The conservation group WWF said the resolutions “represent the first times that the UN Security Council has specifically named illicit trade of wildlife and wildlife products in sanctions regimes”. The move follows years of warnings from advocates and UN officials that wildlife trafficking, particularly elephant ivory, has increasingly become a source of financing for armed groups.
“It’s a huge step forward,” said Ms Wendy Elliott, WWF species programme manager. Wildlife traffickers “are funding the armed groups that are causing the human rights violations, but it is still treated as an environmental issue and that is just not going to work out”.
Britain, which will host a summit on illicit wildlife trafficking next month, applauded the Security Council for approving a “sanctions regime which includes targeting those who fuel instability by illegally exploiting wildlife”.
“This provides us with another avenue to protect vulnerable species and cut off support to criminal and armed groups,” said Ms Iona Thomas, a British government spokeswoman.
United States Ambassador Samantha Power said, “In recent years wildlife trafficking has become a lucrative business and a source for conflict, so it’s a sign of progress that the Security Council recognises the link between stopping poaching and advancing peace.”
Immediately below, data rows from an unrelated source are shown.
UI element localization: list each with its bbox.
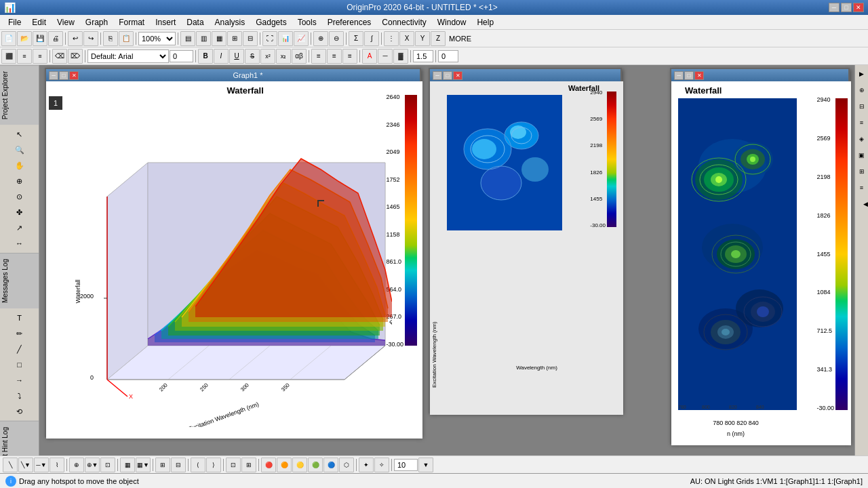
bt-5[interactable]: ⊕ bbox=[69, 458, 84, 472]
format-btn-4[interactable]: ⌫ bbox=[52, 49, 67, 64]
tool-zoom-in[interactable]: 🔍 bbox=[9, 142, 30, 157]
bt-17[interactable]: 🟠 bbox=[277, 458, 292, 472]
redo-btn[interactable]: ↪ bbox=[83, 31, 98, 46]
tb-btn-3[interactable]: ▦ bbox=[212, 31, 226, 46]
graph3-restore[interactable]: □ bbox=[684, 71, 694, 80]
graph3-titlebar[interactable]: ─ □ ✕ bbox=[671, 69, 848, 81]
menu-graph[interactable]: Graph bbox=[80, 16, 113, 28]
bt-6[interactable]: ⊕▼ bbox=[85, 458, 100, 472]
tb-btn-9[interactable]: ⊕ bbox=[313, 31, 328, 46]
bt-4[interactable]: ⌇ bbox=[50, 458, 64, 472]
menu-help[interactable]: Help bbox=[471, 16, 499, 28]
italic-btn[interactable]: I bbox=[214, 49, 229, 64]
bt-2[interactable]: ╲▼ bbox=[18, 458, 33, 472]
tool-9[interactable]: ⤵ bbox=[9, 388, 30, 403]
tool-text[interactable]: T bbox=[9, 310, 30, 325]
tool-6[interactable]: ↗ bbox=[9, 220, 30, 235]
tb-btn-13[interactable]: ⋮ bbox=[384, 31, 399, 46]
tool-line[interactable]: ╱ bbox=[9, 342, 30, 357]
graph1-close[interactable]: ✕ bbox=[69, 71, 79, 80]
tool-pan[interactable]: ✋ bbox=[9, 158, 30, 173]
font-color-btn[interactable]: A bbox=[362, 49, 377, 64]
open-btn[interactable]: 📂 bbox=[17, 31, 32, 46]
bt-10[interactable]: ⊞ bbox=[155, 458, 170, 472]
graph3-minimize[interactable]: ─ bbox=[674, 71, 684, 80]
tb-btn-14[interactable]: X bbox=[399, 31, 414, 46]
subscript-btn[interactable]: x₂ bbox=[276, 49, 291, 64]
tb-btn-7[interactable]: 📊 bbox=[278, 31, 293, 46]
bt-18[interactable]: 🟡 bbox=[292, 458, 307, 472]
tb-btn-15[interactable]: Y bbox=[415, 31, 430, 46]
sidebar-tab-messages[interactable]: Messages Log bbox=[0, 253, 39, 308]
restore-btn[interactable]: □ bbox=[841, 3, 852, 12]
format-btn-3[interactable]: ≡ bbox=[33, 49, 47, 64]
format-btn-2[interactable]: ≡ bbox=[17, 49, 32, 64]
paste-btn[interactable]: 📋 bbox=[119, 31, 134, 46]
menu-format[interactable]: Format bbox=[113, 16, 150, 28]
format-btn-5[interactable]: ⌦ bbox=[68, 49, 83, 64]
tool-arrow[interactable]: ↖ bbox=[9, 127, 30, 142]
linewidth-input[interactable] bbox=[413, 50, 433, 62]
save-btn[interactable]: 💾 bbox=[33, 31, 47, 46]
align-center-btn[interactable]: ≡ bbox=[327, 49, 342, 64]
bt-16[interactable]: 🔴 bbox=[261, 458, 276, 472]
font-select[interactable]: Default: Arial bbox=[87, 49, 169, 63]
graph2-close[interactable]: ✕ bbox=[453, 71, 462, 80]
menu-edit[interactable]: Edit bbox=[26, 16, 52, 28]
tb-btn-11[interactable]: Σ bbox=[349, 31, 363, 46]
bt-14[interactable]: ⊡ bbox=[226, 458, 241, 472]
tb-btn-1[interactable]: ▤ bbox=[180, 31, 195, 46]
tool-draw[interactable]: ✏ bbox=[9, 326, 30, 341]
bt-7[interactable]: ⊡ bbox=[100, 458, 115, 472]
symbol-btn[interactable]: αβ bbox=[292, 49, 307, 64]
graph1-minimize[interactable]: ─ bbox=[49, 71, 58, 80]
bt-24[interactable]: ▼ bbox=[418, 458, 433, 472]
menu-gadgets[interactable]: Gadgets bbox=[250, 16, 292, 28]
graph1-titlebar[interactable]: ─ □ ✕ Graph1 * bbox=[46, 69, 420, 81]
tool-arrow2[interactable]: → bbox=[9, 373, 30, 388]
bt-23[interactable]: ✧ bbox=[374, 458, 389, 472]
bt-13[interactable]: ⟩ bbox=[206, 458, 221, 472]
rotation-input[interactable] bbox=[438, 50, 458, 62]
bottom-value-input[interactable] bbox=[394, 459, 418, 471]
tb-btn-16[interactable]: Z bbox=[431, 31, 446, 46]
tool-7[interactable]: ↔ bbox=[9, 236, 30, 251]
align-left-btn[interactable]: ≡ bbox=[311, 49, 326, 64]
tb-btn-5[interactable]: ⊟ bbox=[243, 31, 258, 46]
tool-3[interactable]: ⊕ bbox=[9, 174, 30, 188]
graph3-close[interactable]: ✕ bbox=[694, 71, 704, 80]
tool-5[interactable]: ✤ bbox=[9, 205, 30, 220]
tool-shape[interactable]: □ bbox=[9, 357, 30, 372]
bt-12[interactable]: ⟨ bbox=[191, 458, 205, 472]
menu-connectivity[interactable]: Connectivity bbox=[376, 16, 431, 28]
format-btn-1[interactable]: ⬛ bbox=[1, 49, 16, 64]
menu-preferences[interactable]: Preferences bbox=[322, 16, 377, 28]
bt-3[interactable]: ─▼ bbox=[34, 458, 49, 472]
menu-insert[interactable]: Insert bbox=[150, 16, 181, 28]
tool-10[interactable]: ⟲ bbox=[9, 404, 30, 419]
copy-btn[interactable]: ⎘ bbox=[103, 31, 118, 46]
align-right-btn[interactable]: ≡ bbox=[342, 49, 357, 64]
bt-19[interactable]: 🟢 bbox=[308, 458, 323, 472]
bt-20[interactable]: 🔵 bbox=[323, 458, 338, 472]
bt-11[interactable]: ⊟ bbox=[171, 458, 186, 472]
tb-btn-8[interactable]: 📈 bbox=[294, 31, 309, 46]
new-btn[interactable]: 📄 bbox=[1, 31, 16, 46]
tb-btn-4[interactable]: ⊞ bbox=[227, 31, 242, 46]
tool-4[interactable]: ⊙ bbox=[9, 189, 30, 204]
bt-9[interactable]: ▦▼ bbox=[136, 458, 151, 472]
fill-color-btn[interactable]: ▓ bbox=[393, 49, 408, 64]
menu-analysis[interactable]: Analysis bbox=[210, 16, 251, 28]
right-tool-expand[interactable]: ◀ bbox=[855, 197, 868, 211]
bt-15[interactable]: ⊞ bbox=[241, 458, 256, 472]
bold-btn[interactable]: B bbox=[198, 49, 213, 64]
graph2-minimize[interactable]: ─ bbox=[433, 71, 442, 80]
bt-1[interactable]: ╲ bbox=[3, 458, 18, 472]
fontsize-input[interactable] bbox=[170, 50, 193, 62]
line-color-btn[interactable]: ─ bbox=[378, 49, 393, 64]
tb-btn-6[interactable]: ⛶ bbox=[262, 31, 277, 46]
tb-btn-2[interactable]: ▥ bbox=[196, 31, 211, 46]
menu-window[interactable]: Window bbox=[432, 16, 472, 28]
tb-btn-10[interactable]: ⊖ bbox=[329, 31, 344, 46]
bt-8[interactable]: ▦ bbox=[120, 458, 135, 472]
Yesterday’s Security Council resolution also stressed the importance of preventing M23 rebels from regrouping in Congo. M23 launched a rebellion in April 2012, becoming the latest reincarnation of a Tutsi rebel group dissatisfied with the Congolese government. Earlier this month, the top UN envoy in Congo said there were “credible reports’’ that the rebels were resuming activities despite its military defeat and a peace agreement with the Congolese government last month.
The Congo conflict is a spillover from the 1994 genocide in neighbouring Rwanda.
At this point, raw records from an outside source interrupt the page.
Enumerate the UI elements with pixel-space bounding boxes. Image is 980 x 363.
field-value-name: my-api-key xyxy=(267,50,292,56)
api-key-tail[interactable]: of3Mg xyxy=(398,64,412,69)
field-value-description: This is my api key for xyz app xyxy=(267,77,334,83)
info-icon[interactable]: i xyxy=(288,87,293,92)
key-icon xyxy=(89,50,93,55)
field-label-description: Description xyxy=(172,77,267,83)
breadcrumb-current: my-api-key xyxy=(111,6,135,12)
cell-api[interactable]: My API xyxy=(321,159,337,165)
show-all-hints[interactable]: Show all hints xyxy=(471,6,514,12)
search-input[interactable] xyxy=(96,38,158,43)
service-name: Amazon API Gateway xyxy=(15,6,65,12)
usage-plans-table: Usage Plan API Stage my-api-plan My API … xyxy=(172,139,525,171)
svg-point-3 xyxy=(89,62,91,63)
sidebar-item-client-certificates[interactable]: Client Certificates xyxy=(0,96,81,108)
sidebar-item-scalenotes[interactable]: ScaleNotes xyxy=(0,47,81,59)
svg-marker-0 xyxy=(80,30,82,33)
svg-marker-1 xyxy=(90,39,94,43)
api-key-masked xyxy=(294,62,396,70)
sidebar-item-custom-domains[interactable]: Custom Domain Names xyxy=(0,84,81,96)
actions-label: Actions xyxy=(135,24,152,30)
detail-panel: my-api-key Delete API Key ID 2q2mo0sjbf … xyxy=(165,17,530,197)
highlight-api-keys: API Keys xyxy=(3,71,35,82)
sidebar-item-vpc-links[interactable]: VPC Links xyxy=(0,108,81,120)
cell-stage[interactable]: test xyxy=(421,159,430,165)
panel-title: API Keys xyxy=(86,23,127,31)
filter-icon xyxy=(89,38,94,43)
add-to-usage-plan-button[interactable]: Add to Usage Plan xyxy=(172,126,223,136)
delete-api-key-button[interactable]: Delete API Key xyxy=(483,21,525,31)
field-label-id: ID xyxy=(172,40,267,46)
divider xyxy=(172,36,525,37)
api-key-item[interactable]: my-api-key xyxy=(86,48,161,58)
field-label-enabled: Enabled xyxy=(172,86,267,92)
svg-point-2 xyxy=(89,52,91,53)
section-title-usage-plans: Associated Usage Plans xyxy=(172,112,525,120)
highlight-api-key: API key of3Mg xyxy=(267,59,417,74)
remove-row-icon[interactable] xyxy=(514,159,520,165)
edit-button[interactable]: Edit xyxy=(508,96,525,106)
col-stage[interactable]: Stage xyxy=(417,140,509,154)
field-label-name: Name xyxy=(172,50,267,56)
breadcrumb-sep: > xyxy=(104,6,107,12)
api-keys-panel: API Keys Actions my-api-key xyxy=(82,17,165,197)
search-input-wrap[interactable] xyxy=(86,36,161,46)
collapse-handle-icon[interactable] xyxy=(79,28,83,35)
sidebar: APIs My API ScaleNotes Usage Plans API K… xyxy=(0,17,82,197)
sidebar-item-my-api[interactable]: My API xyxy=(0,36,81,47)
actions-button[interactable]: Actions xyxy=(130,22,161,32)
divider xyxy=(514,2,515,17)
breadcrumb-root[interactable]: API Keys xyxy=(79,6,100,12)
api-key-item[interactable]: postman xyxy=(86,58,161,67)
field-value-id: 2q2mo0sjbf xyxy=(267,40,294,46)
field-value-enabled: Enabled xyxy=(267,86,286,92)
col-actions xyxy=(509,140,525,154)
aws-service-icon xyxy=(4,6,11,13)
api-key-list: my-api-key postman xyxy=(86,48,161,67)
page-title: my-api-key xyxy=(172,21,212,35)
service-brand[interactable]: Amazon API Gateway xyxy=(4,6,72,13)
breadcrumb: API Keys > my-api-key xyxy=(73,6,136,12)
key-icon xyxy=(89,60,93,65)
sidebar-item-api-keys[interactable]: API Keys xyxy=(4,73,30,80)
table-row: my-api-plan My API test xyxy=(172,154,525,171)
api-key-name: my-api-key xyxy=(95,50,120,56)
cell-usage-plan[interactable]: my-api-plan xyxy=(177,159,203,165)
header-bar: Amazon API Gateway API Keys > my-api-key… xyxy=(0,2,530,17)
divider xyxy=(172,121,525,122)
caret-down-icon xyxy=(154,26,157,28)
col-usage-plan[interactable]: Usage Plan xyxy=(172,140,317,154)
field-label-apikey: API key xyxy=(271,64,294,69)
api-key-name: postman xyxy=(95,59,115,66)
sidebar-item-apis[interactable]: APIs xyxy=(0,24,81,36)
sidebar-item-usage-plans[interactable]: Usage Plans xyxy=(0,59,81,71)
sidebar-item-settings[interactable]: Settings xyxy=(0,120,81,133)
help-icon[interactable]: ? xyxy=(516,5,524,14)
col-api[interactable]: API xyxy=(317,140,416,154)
A heated argument erupted between Congo and Rwanda during the Security Council meeting, with their ambassadors trading insults over allegations that each country is supporting rival armed groups.
A UN experts report released last week said there was “credible information” that M23 rebels were recruiting inside Rwanda.
The Security Council resolution expressed concern about reports that Congolese soldiers are aiding the FDLR, another rebel group which was formed by extremist Hutus from Rwanda who took part in that country’s 1994 genocide and then fled across the border.
Rwandan Ambassador Eugene Gasana dismissed the experts’ report as baseless. Congolese Ambassador Gata Mavita demanded that UN officials provide evidence of Congolese army support for the FDLR.
In their report, the UN experts said the slaughter of elephants in Congo “is one of the most tragic consequences of years of war and poor governance”.
In Garamba National Park, a census showed fewer than 2,000 elephants were left in 2012, compared to 22,000 in the 1960s.
The report said the Lord’s Resistance Army - which originated in Uganda and has waged one of Africa’s most brutal rebellions - maintains bases in the park and has engaged in firefights with park rangers, including a shooting in May last year that left two girls dead.
The report said that another armed group, Mai Mai Morgan, is “infamous for poaching elephants in the Okapi Fauna Reserve”, though its focus last year shifted toward attacking gold mines.